Financial stability risks

The Bank of England on Thursday called on lawmakers to expand regulatory frameworks to limit the risks cryptocurrencies pose to financial stability.

BOE Lieutenant Governor Sam Woods wrote a lyrics to several bank CEOs saying there has been “increased interest” from banks and investment firms in “entering various crypto markets.”

The Treasury move is seen as a response to President Joe Biden’s proposal. executive order calling for the coordination of different US federal agencies to regulate cryptocurrencies, the sources said. Several industry insiders have complained about the lack of similar action by the UK.

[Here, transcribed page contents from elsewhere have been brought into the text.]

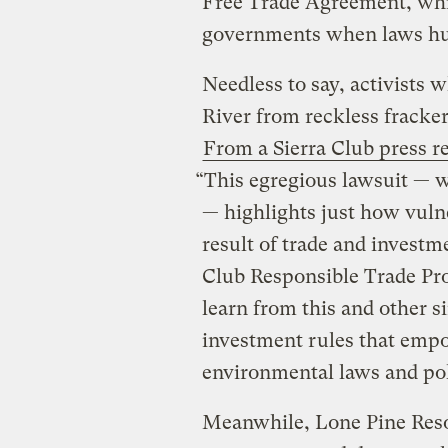
Free Trade Agreement, whi
governments when laws hurt
Needless to say, activists 
River from reckless fracker
From a Sierra Club press r
“This egregious lawsuit — 
— highlights just how vulne
result of trade and investm
Club Responsible Trade Pr
learn from this and other s
investment rules that empo
environmental laws and pol
Meanwhile, Lone Pine Res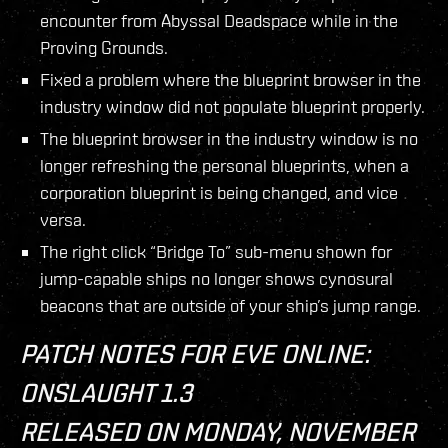
encounter from Abyssal Deadspace while in the
Proving Grounds.
Fixed a problem where the blueprint browser in the
industry window did not populate blueprint properly.
The blueprint browser in the industry window is no
longer refreshing the personal blueprints, when a
corporation blueprint is being changed, and vice
versa.
The right click “Bridge To” sub-menu shown for
jump-capable ships no longer shows cynosural
beacons that are outside of your ship’s jump range.
PATCH NOTES FOR EVE ONLINE:
ONSLAUGHT 1.3
RELEASED ON MONDAY, NOVEMBER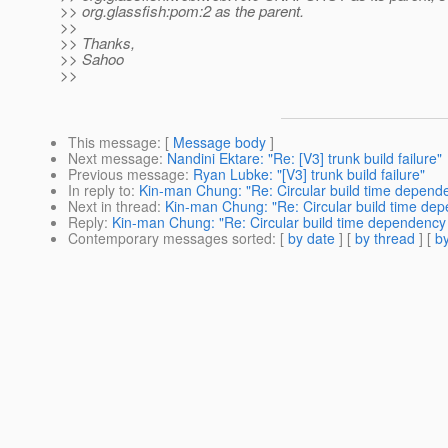
>> org.glassfish:pom:2 as the parent.
>>
>> Thanks,
>> Sahoo
>>
This message
: [
Message body
]
Next message
:
Nandini Ektare: "Re: [V3] trunk build failure"
Previous message
:
Ryan Lubke: "[V3] trunk build failure"
In reply to
:
Kin-man Chung: "Re: Circular build time depende
Next in thread
:
Kin-man Chung: "Re: Circular build time dep
Reply
:
Kin-man Chung: "Re: Circular build time dependency b
Contemporary messages sorted
: [
by date
] [
by thread
] [
by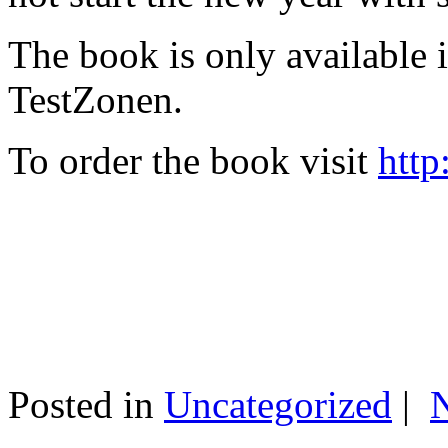
The book is only available
TestZonen.
To order the book visit
http
Posted in
Uncategorized
|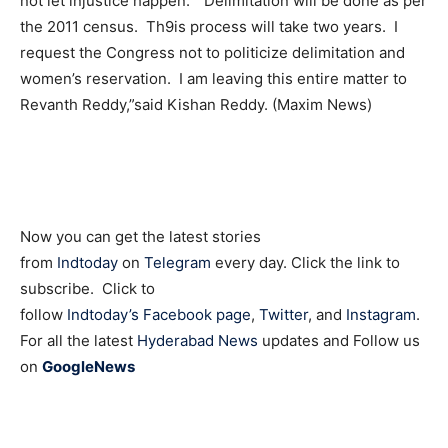
not let injustice happen. “Delimitation will be done as per
the 2011 census. Th9is process will take two years. I
request the Congress not to politicize delimitation and
women’s reservation. I am leaving this entire matter to
Revanth Reddy,”said Kishan Reddy. (Maxim News)
Now you can get the latest stories
from
Indtoday
on
Telegram
every day. Click the link to
subscribe. Click to
follow
Indtoday’s Facebook page
,
Twitter
, and
Instagram
.
For all the latest
Hyderabad News
updates and Follow us
on
GoogleNews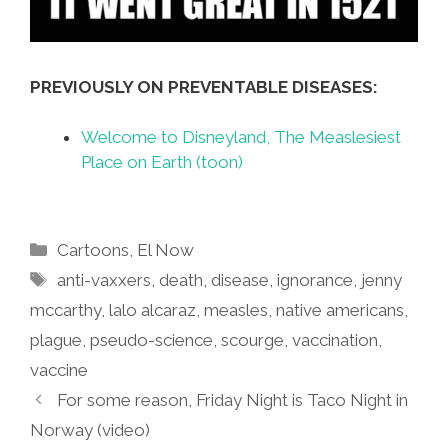
PREVIOUSLY ON PREVENTABLE DISEASES:
Welcome to Disneyland, The Measlesiest
Place on Earth (toon)
Categories
Cartoons
,
El Now
Tags
anti-vaxxers
,
death
,
disease
,
ignorance
,
jenny
mccarthy
,
lalo alcaraz
,
measles
,
native americans
,
plague
,
pseudo-science
,
scourge
,
vaccination
,
vaccine
For some reason, Friday Night is Taco Night in
Norway (video)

Various companies including Revolut, and Copper could be forced to scale back its UK crypto operations this week if they fail to enter the Financial Conduct Authority’s registry of crypto assets in time for the March 31 deadline.

The FCA said that a “high number” of crypto businesses do not meet required anti-money laundering standards. Only 33 companies have reached the registry. More than 80% of the companies evaluated by the regulator have withdrawn their applications or have been rejected.